The genetic strategy dataflow is shown in Figure 1 and the information dataflow is illustrated in Figure 2. All regions and/or genes targeted for genetic analysis are chosen based on linkage information, published literature and animal model data and known gene functions. For all regions [23], a chromosome-based coordinate system is used rather than a clone-based coordinate system. This limits recalculations and allows straightforward communication of regions, genes, primers and any other mapped features of interest, both internally and with collaborators. Initially, homology searches were performed locally using WU-BLAST [24], since Ensembl provides only the top matching homologies; however, performing homology searches locally for large regions became too resource intensive. Currently, all genomic information is extracted from a local installation of the Ensembl databases. For all target regions, sequence is stored from the 5' and 3' ends of the regions in the feature database. This allows the regions to be remapped once a new genome build is released. All Ensembl queries can be run remotely on the server made available by Ensembl; however, a local installation gives a speed advantage and less vulnerability to limitations with the Ensembl server, ie high loads from multiple large queries.

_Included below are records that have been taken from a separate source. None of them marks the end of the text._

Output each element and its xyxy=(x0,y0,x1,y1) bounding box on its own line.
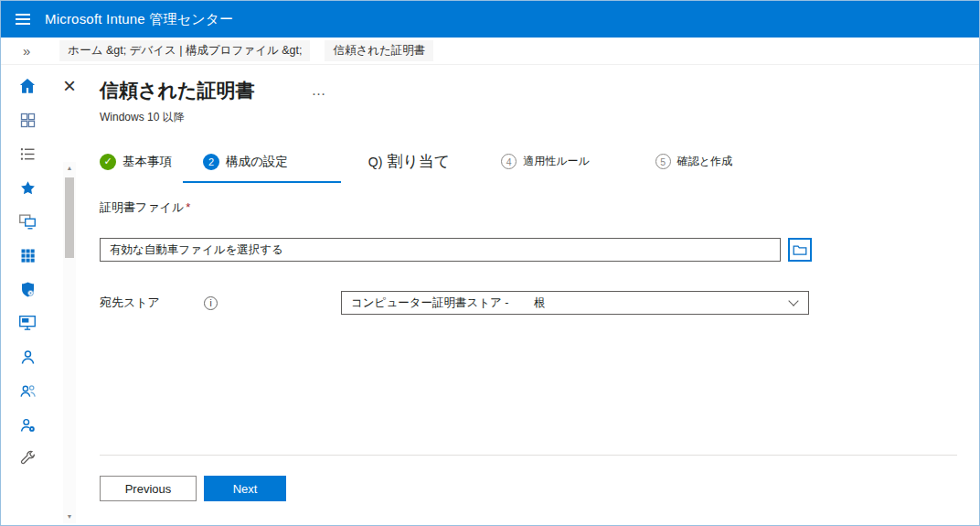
sidebar-item-reports[interactable] xyxy=(16,313,38,333)
page-title: 信頼された証明書 xyxy=(100,78,254,103)
step-review-label: 確認と作成 xyxy=(677,154,732,169)
sidebar-item-groups[interactable] xyxy=(16,381,38,401)
step-review-number: 5 xyxy=(655,154,671,169)
sidebar-item-endpoint-security[interactable] xyxy=(16,279,38,299)
step-applicability-rules[interactable]: 4 適用性ルール xyxy=(501,154,601,182)
step-configuration-label: 構成の設定 xyxy=(226,154,288,170)
browse-file-button[interactable] xyxy=(788,238,812,262)
previous-button[interactable]: Previous xyxy=(100,476,197,501)
step-assignments-label: 割り当て xyxy=(387,151,450,172)
step-assignments[interactable]: Q) 割り当て xyxy=(368,151,461,185)
app-title[interactable]: Microsoft Intune 管理センター xyxy=(45,11,234,28)
step-basics-check-icon: ✓ xyxy=(100,154,116,170)
tenant-admin-icon xyxy=(18,415,37,435)
intune-admin-window: Microsoft Intune 管理センター » ホーム &gt; デバイス … xyxy=(0,0,980,526)
step-review-create[interactable]: 5 確認と作成 xyxy=(655,154,743,182)
step-applicability-label: 適用性ルール xyxy=(523,154,590,169)
step-configuration-number: 2 xyxy=(203,154,219,170)
troubleshooting-wrench-icon xyxy=(18,449,37,468)
close-icon[interactable]: × xyxy=(59,76,80,98)
body-region: × ▲ ▼ 信頼された証明書 … Windows 10 以降 ✓ 基本事項 2 xyxy=(1,65,979,525)
breadcrumb-current: 信頼された証明書 xyxy=(325,40,433,61)
breadcrumb-bar: » ホーム &gt; デバイス | 構成プロファイル &gt; 信頼された証明書 xyxy=(1,38,979,65)
step-applicability-number: 4 xyxy=(501,154,517,169)
sidebar-item-favorites[interactable] xyxy=(16,177,38,198)
blade-gutter: × ▲ ▼ xyxy=(54,65,85,525)
collapse-chevrons-icon[interactable]: » xyxy=(23,44,30,58)
sidebar-item-users[interactable] xyxy=(16,347,38,367)
breadcrumb-path[interactable]: ホーム &gt; デバイス | 構成プロファイル &gt; xyxy=(59,40,310,61)
destination-store-value: コンピューター証明書ストア - 根 xyxy=(351,295,546,311)
dashboard-icon xyxy=(18,111,37,130)
devices-icon xyxy=(17,211,37,231)
sidebar-item-devices[interactable] xyxy=(16,211,38,231)
favorites-star-icon xyxy=(18,178,37,198)
step-configuration-settings[interactable]: 2 構成の設定 xyxy=(183,154,341,183)
users-icon xyxy=(18,348,37,367)
scrollbar-thumb[interactable] xyxy=(65,177,74,258)
groups-icon xyxy=(18,381,37,401)
destination-store-row: 宛先ストア i コンピューター証明書ストア - 根 xyxy=(100,291,957,315)
required-marker: * xyxy=(186,200,190,214)
sidebar-item-all-services[interactable] xyxy=(16,144,38,164)
certificate-file-label: 証明書ファイル* xyxy=(100,199,957,216)
wizard-steps: ✓ 基本事項 2 構成の設定 Q) 割り当て 4 適用性ルール 5 確認と作 xyxy=(100,151,957,185)
destination-store-label: 宛先ストア xyxy=(100,295,184,311)
chevron-down-icon xyxy=(788,295,798,306)
certificate-file-label-text: 証明書ファイル xyxy=(100,200,184,214)
folder-icon xyxy=(793,244,807,256)
hamburger-menu-icon[interactable] xyxy=(14,10,32,28)
next-button[interactable]: Next xyxy=(204,476,286,501)
wizard-footer: Previous Next xyxy=(100,456,957,525)
scroll-down-icon[interactable]: ▼ xyxy=(63,510,76,523)
sidebar-item-troubleshooting[interactable] xyxy=(16,448,38,468)
sidebar-item-apps[interactable] xyxy=(16,245,38,265)
all-services-icon xyxy=(18,145,37,164)
step-basics-label: 基本事項 xyxy=(122,154,172,170)
step-assignments-marker: Q) xyxy=(368,155,383,169)
step-basics[interactable]: ✓ 基本事項 xyxy=(100,154,183,183)
destination-store-dropdown[interactable]: コンピューター証明書ストア - 根 xyxy=(341,291,809,315)
page-subtitle: Windows 10 以降 xyxy=(100,110,957,125)
top-bar: Microsoft Intune 管理センター xyxy=(1,1,979,38)
sidebar-item-dashboard[interactable] xyxy=(16,110,38,130)
sidebar xyxy=(1,65,54,525)
info-icon[interactable]: i xyxy=(204,296,218,310)
sidebar-item-home[interactable] xyxy=(16,76,38,96)
more-options-icon[interactable]: … xyxy=(311,82,326,99)
endpoint-security-shield-icon xyxy=(18,280,37,299)
blade-content: 信頼された証明書 … Windows 10 以降 ✓ 基本事項 2 構成の設定 … xyxy=(85,65,979,525)
scrollbar[interactable]: ▲ ▼ xyxy=(63,162,76,523)
sidebar-item-tenant-administration[interactable] xyxy=(16,414,38,435)
reports-monitor-icon xyxy=(17,313,37,333)
apps-icon xyxy=(18,246,37,265)
certificate-file-row xyxy=(100,238,957,262)
home-icon xyxy=(17,76,37,96)
scroll-up-icon[interactable]: ▲ xyxy=(63,162,76,175)
certificate-file-input[interactable] xyxy=(100,238,781,262)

For each chromosome region, exons of candidate genes and the 3 kb flanking sequence are resequenced in 32 or 96 unrelated individuals (usually affected individuals) from 500-600 bp polymerase chain reaction (PCR) amplicons, for both strands for SNP identification. SNPs are identified in the sequences, extracted and stored in the feature database. SNPs are remapped against the current genome build and the sequence panel's genotypes collated in genomic order so that haplotype-tag SNPs (htSNPs) [25] can be chosen -- essentially a subset of SNPs that best predict the other SNPs, given that SNPs tend to be in strong linkage disequilibrium (LD) within a gene or small region. A multistage design is optimal for large-scale genetic studies [26]. The htSNPs and other candidate SNPs (by position or from literature) are genotyped initially in about 25 per cent of the clinical samples, in our case, 4,000 individuals. This panel contains the same DNAs that were genotyped by sequencing of PCR products to crosscheck sequence-based and locus-specific genotyping results. A global test for association between the whole set of htSNPs and disease [26] is performed, and a low probablity threshold (P-values < 0.2) set as a criterion for additional genotyping in a further collection of cases/controls and families. Stage 1 and 2 (or even stage 3) genotyping data are then analysed together. Overall, there is little loss of power in such a design compared with genotyping all available families from the outset. It does, however, result in an overall saving of genotyping of approximately 70 per cent in approximately 90 per cent of non-associated genes, in addition to the saving made by gen-otyping htSNPs (Lowe et al. unpublished) [27],.